→ Task
Copy the data that follows exactly as it is, excluding all pictures.

(Page images and extracted text)
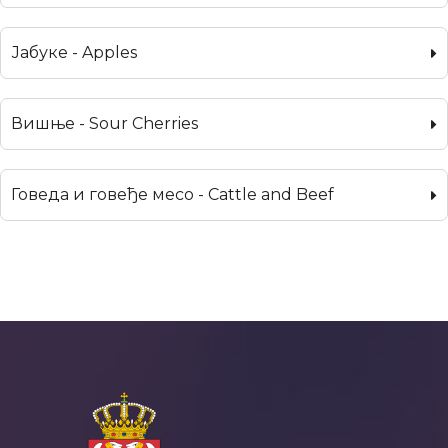
Јабуке - Apples
Вишње - Sour Cherries
Говеда и говеђе месо - Cattle and Beef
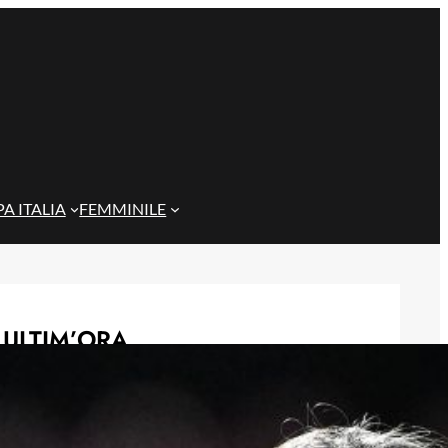
A ITALIA
FEMMINILE
ULTIM’ORA
Gazzi e il legame con Bari: “Sempre
nel mio cuore, spero si rialzi presto”
29 Maggio 2026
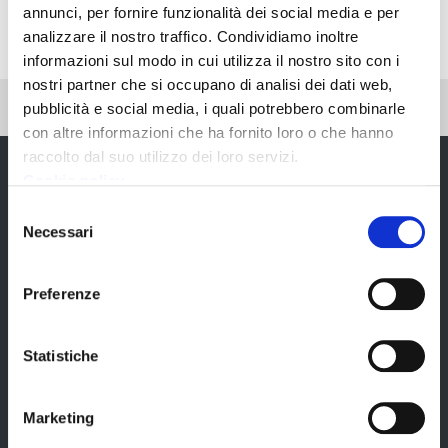
annunci, per fornire funzionalità dei social media e per
analizzare il nostro traffico. Condividiamo inoltre
informazioni sul modo in cui utilizza il nostro sito con i
nostri partner che si occupano di analisi dei dati web,
Pubblicato: 01 Giugno 2023
—
Ultima modifica: 06 Luglio 2023
pubblicità e social media, i quali potrebbero combinarle
con altre informazioni che ha fornito loro o che hanno
raccolto dal suo utilizzo dei loro servizi.
Cookie policy
Selezione
Necessari
del
consenso
Preferenze
Chi siamo
Statistiche
Marketing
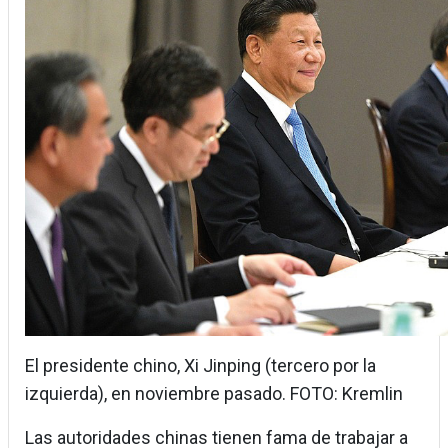
El presidente chino, Xi Jinping (tercero por la
izquierda), en noviembre pasado. FOTO: Kremlin
Las autoridades chinas tienen fama de trabajar a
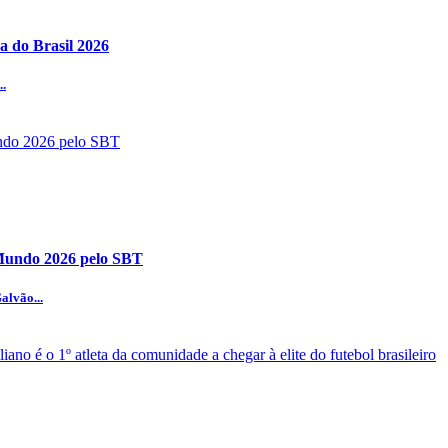
a do Brasil 2026
..
 Mundo 2026 pelo SBT
alvão...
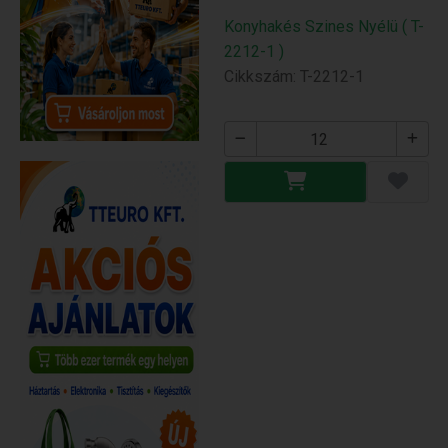
Konyhakés Szines Nyélü ( T-
2212-1 )
Cikkszám: T-2212-1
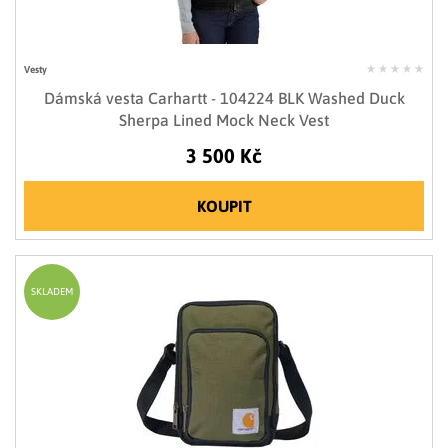
Vesty
Dámská vesta Carhartt - 104224 BLK Washed Duck
Sherpa Lined Mock Neck Vest
3 500 Kč
KOUPIT
SKLADEM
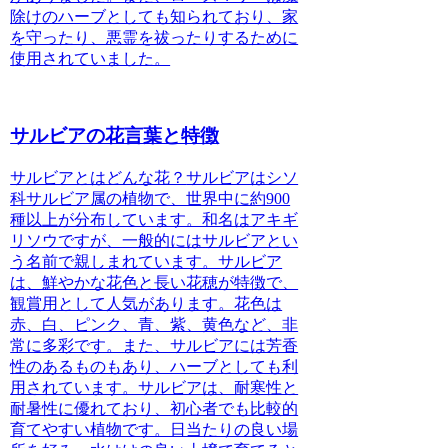
除けのハーブとしても知られており、家
を守ったり、悪霊を祓ったりするために
使用されていました。
サルビアの花言葉と特徴
サルビアとはどんな花？
サルビアはシソ
科サルビア属の植物で、世界中に約900
種以上が分布しています。和名はアキギ
リソウですが、一般的にはサルビアとい
う名前で親しまれています。サルビア
は、鮮やかな花色と長い花穂が特徴で、
観賞用として人気があります。花色は
赤、白、ピンク、青、紫、黄色など、非
常に多彩です。また、サルビアには芳香
性のあるものもあり、ハーブとしても利
用されています。サルビアは、耐寒性と
耐暑性に優れており、初心者でも比較的
育てやすい植物です。日当たりの良い場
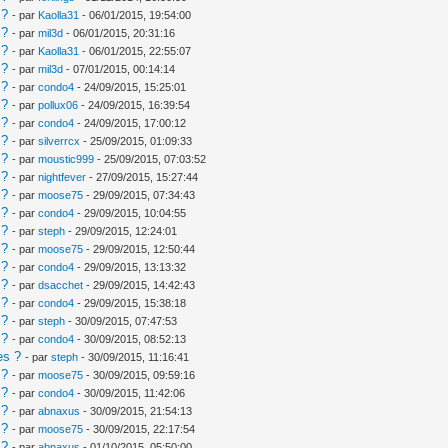
 ?
- par
Kaolla31
- 06/01/2015, 19:54:00
 ?
- par
mil3d
- 06/01/2015, 20:31:16
 ?
- par
Kaolla31
- 06/01/2015, 22:55:07
 ?
- par
mil3d
- 07/01/2015, 00:14:14
 ?
- par
condo4
- 24/09/2015, 15:25:01
 ?
- par
pollux06
- 24/09/2015, 16:39:54
 ?
- par
condo4
- 24/09/2015, 17:00:12
 ?
- par
silverrcx
- 25/09/2015, 01:09:33
 ?
- par
moustic999
- 25/09/2015, 07:03:52
 ?
- par
nightfever
- 27/09/2015, 15:27:44
 ?
- par
moose75
- 29/09/2015, 07:34:43
 ?
- par
condo4
- 29/09/2015, 10:04:55
 ?
- par
steph
- 29/09/2015, 12:24:01
 ?
- par
moose75
- 29/09/2015, 12:50:44
 ?
- par
condo4
- 29/09/2015, 13:13:32
 ?
- par
dsacchet
- 29/09/2015, 14:42:43
 ?
- par
condo4
- 29/09/2015, 15:38:18
 ?
- par
steph
- 30/09/2015, 07:47:53
 ?
- par
condo4
- 30/09/2015, 08:52:13
es ?
- par
steph
- 30/09/2015, 11:16:41
 ?
- par
moose75
- 30/09/2015, 09:59:16
 ?
- par
condo4
- 30/09/2015, 11:42:06
 ?
- par
abnaxus
- 30/09/2015, 21:54:13
 ?
- par
moose75
- 30/09/2015, 22:17:54
 ?
- par
abnaxus
- 01/10/2015, 05:50:00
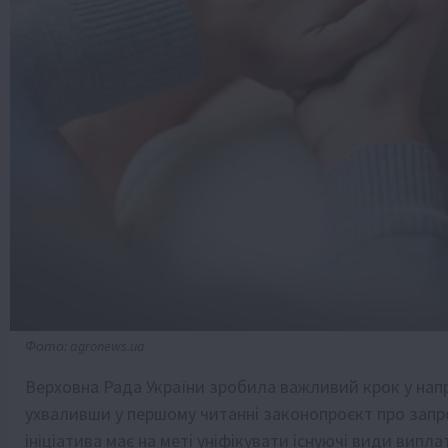
Фото: agronews.ua
Верховна Рада України зробила важливий крок у нап
ухваливши у першому читанні законопроєкт про запр
ініціатива має на меті уніфікувати існуючі види випл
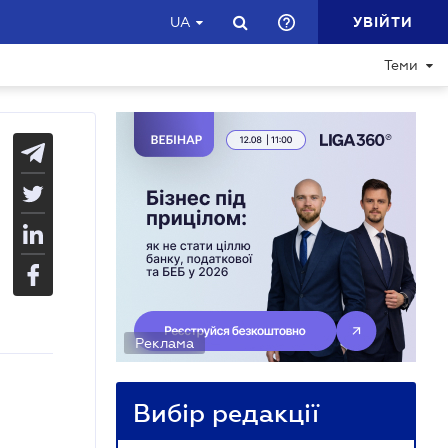
УВІЙТИ
UA
Теми
Реклама
Вибір редакції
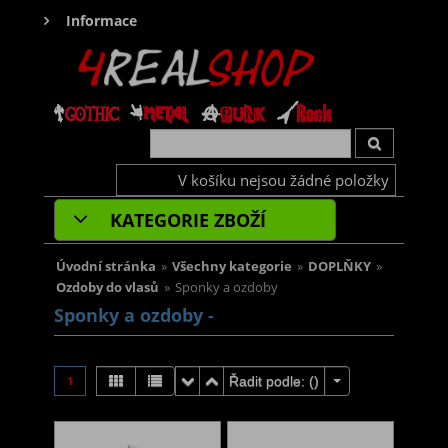
Informace
V košíku nejsou žádné položky
KATEGORIE ZBOŽÍ
Úvodní stránka
»
Všechny kategorie
»
DOPLŇKY
»
Ozdoby do vlasů
»
Sponky a ozdoby
Sponky a ozdoby -
1
Řadit podle: (
)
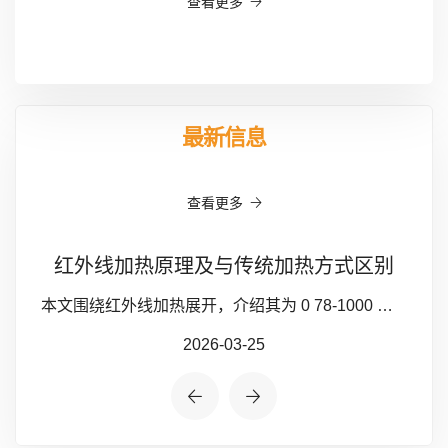
查看更多
最新信息
查看更多
红外线加热原理及与传统加热方式区别
本文围绕红外线加热展开，介绍其为 0 78-1000 微米的电磁波，分短波、中波、长波，依托分子共振实现无介质传热。对比热传导、热对流的特性，凸显红外加热升温快、节能、精准、无损伤且适配真空的优势，为工业加热应用提供理论支撑。
2026-03-25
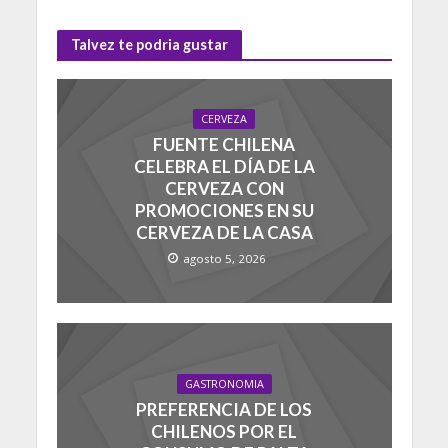
Talvez te podria gustar
CERVEZA
FUENTE CHILENA
CELEBRA EL DÍA DE LA
CERVEZA CON
PROMOCIONES EN SU
CERVEZA DE LA CASA
agosto 5, 2026
GASTRONOMIA
PREFERENCIA DE LOS
CHILENOS POR EL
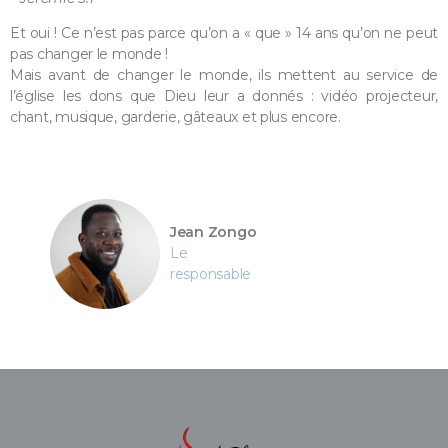
Et oui ! Ce n’est pas parce qu’on a « que » 14 ans qu’on ne peut
pas changer le monde !
Mais avant de changer le monde, ils mettent au service de
l’église les dons que Dieu leur a donnés : vidéo projecteur,
chant, musique, garderie, gâteaux et plus encore.
Jean Zongo
Le
responsable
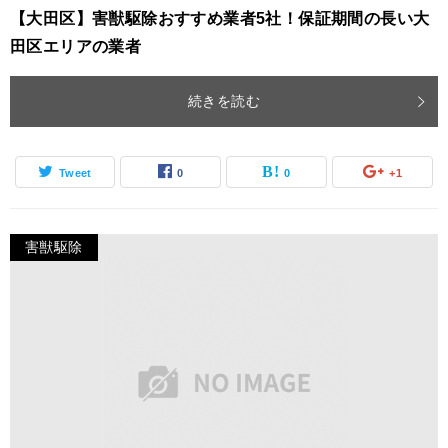
【大田区】害獣駆除おすすめ業者5社！保証期間の長い大
田区エリアの業者
続きを読む
Tweet
0
0
+1
害獣駆除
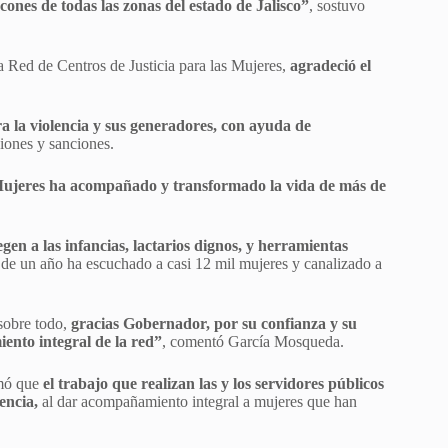
cones de todas las zonas del estado de Jalisco”
, sostuvo
Red de Centros de Justicia para las Mujeres,
agradeció el
ra la violencia y sus generadores, con ayuda de
ciones y sanciones.
 Mujeres ha acompañado y transformado la vida de más de
gen a las infancias, lactarios dignos, y herramientas
s de un año ha escuchado a casi 12 mil mujeres y canalizado a
sobre todo,
gracias Gobernador, por su confianza y su
iento integral de la red”
, comentó García Mosqueda.
rmó que
el trabajo que realizan las y los servidores públicos
rencia,
al dar acompañamiento integral a mujeres que han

→ Solution below
Јабуке - Apples
Вишње - Sour Cherries
Говеда и говеђе месо - Cattle and Beef
A ITALIA
FEMMINILE
ULTIM’ORA
Gazzi e il legame con Bari: “Sempre
nel mio cuore, spero si rialzi presto”
29 Maggio 2026
annunci, per fornire funzionalità dei social media e per
analizzare il nostro traffico. Condividiamo inoltre
informazioni sul modo in cui utilizza il nostro sito con i
nostri partner che si occupano di analisi dei dati web,
Pubblicato: 01 Giugno 2023
—
Ultima modifica: 06 Luglio 2023
pubblicità e social media, i quali potrebbero combinarle
con altre informazioni che ha fornito loro o che hanno
raccolto dal suo utilizzo dei loro servizi.
Cookie policy
Selezione
Necessari
del
consenso
Preferenze
Chi siamo
Statistiche
Marketing
El presidente chino, Xi Jinping (tercero por la
izquierda), en noviembre pasado. FOTO: Kremlin
Las autoridades chinas tienen fama de trabajar a
a do Brasil 2026
..
 Mundo 2026 pelo SBT
alvão...
Konyhakés Szines Nyélü ( T-
2212-1 )
Cikkszám: T-2212-1
Vesty
Dámská vesta Carhartt - 104224 BLK Washed Duck
Sherpa Lined Mock Neck Vest
3 500 Kč
KOUPIT
SKLADEM
除けのハーブとしても知られており、家
を守ったり、悪霊を祓ったりするために
使用されていました。
サルビアの花言葉と特徴
サルビアとはどんな花？
サルビアはシソ
科サルビア属の植物で、世界中に約900
種以上が分布しています。和名はアキギ
リソウですが、一般的にはサルビアとい
う名前で親しまれています。サルビア
は、鮮やかな花色と長い花穂が特徴で、
観賞用として人気があります。花色は
赤、白、ピンク、青、紫、黄色など、非
常に多彩です。また、サルビアには芳香
性のあるものもあり、ハーブとしても利
用されています。サルビアは、耐寒性と
耐暑性に優れており、初心者でも比較的
育てやすい植物です。日当たりの良い場
 ?
- par
Kaolla31
- 06/01/2015, 19:54:00
 ?
- par
mil3d
- 06/01/2015, 20:31:16
 ?
- par
Kaolla31
- 06/01/2015, 22:55:07
 ?
- par
mil3d
- 07/01/2015, 00:14:14
 ?
- par
condo4
- 24/09/2015, 15:25:01
 ?
- par
pollux06
- 24/09/2015, 16:39:54
 ?
- par
condo4
- 24/09/2015, 17:00:12
 ?
- par
silverrcx
- 25/09/2015, 01:09:33
 ?
- par
moustic999
- 25/09/2015, 07:03:52
 ?
- par
nightfever
- 27/09/2015, 15:27:44
 ?
- par
moose75
- 29/09/2015, 07:34:43
 ?
- par
condo4
- 29/09/2015, 10:04:55
 ?
- par
steph
- 29/09/2015, 12:24:01
 ?
- par
moose75
- 29/09/2015, 12:50:44
 ?
- par
condo4
- 29/09/2015, 13:13:32
 ?
- par
dsacchet
- 29/09/2015, 14:42:43
 ?
- par
condo4
- 29/09/2015, 15:38:18
 ?
- par
steph
- 30/09/2015, 07:47:53
 ?
- par
condo4
- 30/09/2015, 08:52:13
es ?
- par
steph
- 30/09/2015, 11:16:41
 ?
- par
moose75
- 30/09/2015, 09:59:16
 ?
- par
condo4
- 30/09/2015, 11:42:06
 ?
- par
abnaxus
- 30/09/2015, 21:54:13
 ?
- par
moose75
- 30/09/2015, 22:17:54
 ?
- par
abnaxus
- 01/10/2015, 05:50:00
Фото: agronews.ua
Верховна Рада України зробила важливий крок у нап
ухваливши у першому читанні законопроєкт про запр
ініціатива має на меті уніфікувати існуючі види випл
УВІЙТИ
UA
Теми
Реклама
Вибір редакції
Informace
V košíku nejsou žádné položky
KATEGORIE ZBOŽÍ
Úvodní stránka
»
Všechny kategorie
»
DOPLŇKY
»
Ozdoby do vlasů
»
Sponky a ozdoby
Sponky a ozdoby -
1
Řadit podle: (
)
查看更多
最新信息
查看更多
红外线加热原理及与传统加热方式区别
本文围绕红外线加热展开，介绍其为 0 78-1000 微米的电磁波，分短波、中波、长波，依托分子共振实现无介质传热。对比热传导、热对流的特性，凸显红外加热升温快、节能、精准、无损伤且适配真空的优势，为工业加热应用提供理论支撑。
2026-03-25
Talvez te podria gustar
CERVEZA
FUENTE CHILENA
CELEBRA EL DÍA DE LA
CERVEZA CON
PROMOCIONES EN SU
CERVEZA DE LA CASA
agosto 5, 2026
GASTRONOMIA
PREFERENCIA DE LOS
CHILENOS POR EL
Et oui ! Ce n’est pas parce qu’on a « que » 14 ans qu’on ne peut
pas changer le monde !
Mais avant de changer le monde, ils mettent au service de
l’église les dons que Dieu leur a donnés : vidéo projecteur,
chant, musique, garderie, gâteaux et plus encore.
Jean Zongo
Le
responsable
【大田区】害獣駆除おすすめ業者5社！保証期間の長い大
田区エリアの業者
続きを読む
Tweet
0
0
+1
害獣駆除
cones de todas las zonas del estado de Jalisco”
, sostuvo
Red de Centros de Justicia para las Mujeres,
agradeció el
ra la violencia y sus generadores, con ayuda de
ciones y sanciones.
 Mujeres ha acompañado y transformado la vida de más de
gen a las infancias, lactarios dignos, y herramientas
s de un año ha escuchado a casi 12 mil mujeres y canalizado a
sobre todo,
gracias Gobernador, por su confianza y su
iento integral de la red”
, comentó García Mosqueda.
rmó que
el trabajo que realizan las y los servidores públicos
rencia,
al dar acompañamiento integral a mujeres que han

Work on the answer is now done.